Dr. Avery taught history at NAU for 22 years, retiring from the university in 2005.

She began her career at NAU in 1983 as a professor of history specializing in the American Southwest and Mormon history.

In 1984, Dr. Avery co-authored with Linda King Newell Mormon Enigma: Emma Hale Smith, and in 1998 she wrote From Mission to Madness: The Last Son of the Mormon Prophet. Both biographies won Utah State University’s prestigious Evans Biography Award for Best Western Biography.

“She was bold and revered as a scholar of Mormon history,” said Provost Liz Grobsmith. “She was a very spirited Western frontier devotee and was deeply engaged in Western history.”
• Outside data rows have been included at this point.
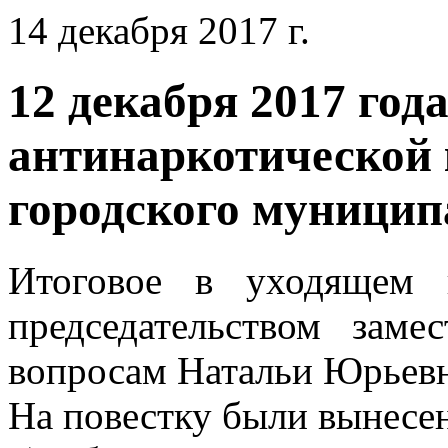
14 декабря 2017 г.
12 декабря 2017 год
антинаркотической
городского муницип
Итоговое в уходящем 
председательством зам
вопросам Натальи Юрьевн
На повестку были вынесе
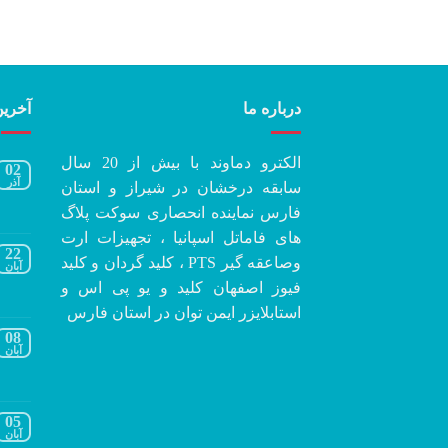
درباره ما
آخرین
الکترو دماوند با بیش از 20 سال
02
آذر
سابقه درخشان در شیراز و استان
فارس نماینده انحصاری سوکت پلاگ
های فاماتل اسپانیا ، تجهیزات ارت
22
وصاعقه گیر PTS ، کلید گردان و کلید
آبان
فیوز اصفهان کلید و یو پی اس و
استابلایزر ایمن توان در استان فارس
08
آبان
05
آبان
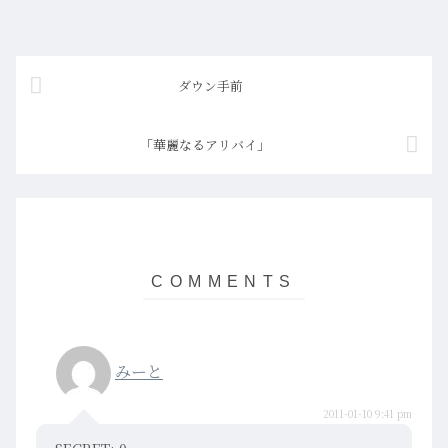
ダウン手前
「華麗なるアリバイ」
みーと
2011-01-10 9:41 pm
Cynthia Kosso, chair of the history department, noted that while Dr. Avery was a prizewinning author and an expert in many facets of American history, her teaching was her greatest contribution to the university.
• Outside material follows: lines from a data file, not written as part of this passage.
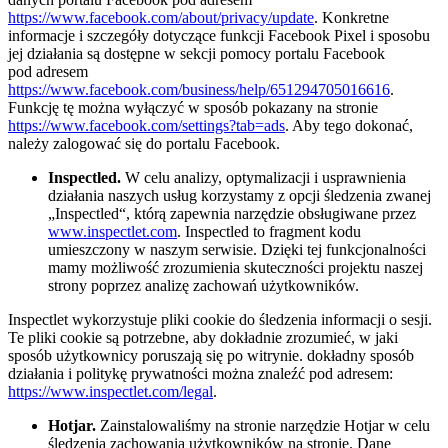
https://www.facebook.com/about/privacy/update
. Konkretne
informacje i szczegóły dotyczące funkcji Facebook Pixel i sposobu
jej działania są dostępne w sekcji pomocy portalu Facebook
pod adresem
https://www.facebook.com/business/help/651294705016616
.
Funkcję tę można wyłączyć w sposób pokazany na stronie
https://www.facebook.com/settings?tab=ads
. Aby tego dokonać,
należy zalogować się do portalu Facebook.
Inspectled.
W celu analizy, optymalizacji i usprawnienia
działania naszych usług korzystamy z opcji śledzenia zwanej
„Inspectled“, którą zapewnia narzędzie obsługiwane przez
www.inspectlet.com
. Inspectled to fragment kodu
umieszczony w naszym serwisie. Dzięki tej funkcjonalności
mamy możliwość zrozumienia skuteczności projektu naszej
strony poprzez analizę zachowań użytkowników.
Inspectlet wykorzystuje pliki cookie do śledzenia informacji o sesji.
Te pliki cookie są potrzebne, aby dokładnie zrozumieć, w jaki
sposób użytkownicy poruszają się po witrynie. dokładny sposób
działania i politykę prywatności można znaleźć pod adresem:
https://www.inspectlet.com/legal
.
Hotjar.
Zainstalowaliśmy na stronie narzędzie Hotjar w celu
śledzenia zachowania użytkowników na stronie. Dane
“Val touched the lives of many thousands of students here,” Kosso said. “Her teaching was tremendously influential, energetic, interactive, eye-opening, and even life-changing for some students.”

Students demonstrated their mutual respect for Dr. Avery when they selected her as the 2001 Homecoming Dedicatee.
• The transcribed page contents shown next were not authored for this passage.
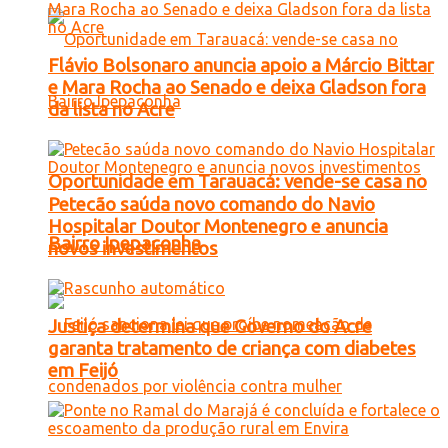
Flávio Bolsonaro anuncia apoio a Márcio Bittar
e Mara Rocha ao Senado e deixa Gladson fora
da lista no Acre
Oportunidade em Tarauacá: vende-se casa no
Petecão saúda novo comando do Navio
Hospitalar Doutor Montenegro e anuncia
Bairro Ipepaconha
novos investimentos
Justiça determina que Governo do Acre
garanta tratamento de criança com diabetes
em Feijó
“Val had a passion about her students and wanted to make a difference in their lives,” Grobsmith said. “Her commitment to them is her greatest legacy to NAU.”

Dr. Avery earned her bachelor’s degree from Rocky Mountain College in Billings, Mont., in 1959. She earned her master’s and doctoral degrees in history from NAU in 1981 and 1983 respectively.

She was preceded in death by her husband Bryan Short, who taught English at NAU for 36 years and served as special assistant to President John Haeger. Short died in 2003.

She is survived by her daughter Maureen (Brian) Meyer; sons Christopher (Nancy), Nathan (Annette) and Thad (Laura); by Short’s daughter, Lisa (Bernhard) Fritsch and son Raymond, and 11 grandchildren. She is also survived by sisters Shirley Haynes, Sharon Rammell, Linda Tippetts, Julie Tippetts, and a brother, Allen Tippetts.

There will be a celebration of Dr. Avery’s life at 4 p.m. April 13 at the Arizona Snowbowl’s Hart Prairie Lodge. An endowment in her name has been established through the NAU Foundation, P.O. Box 4094, Flagstaff, AZ 86011-4094.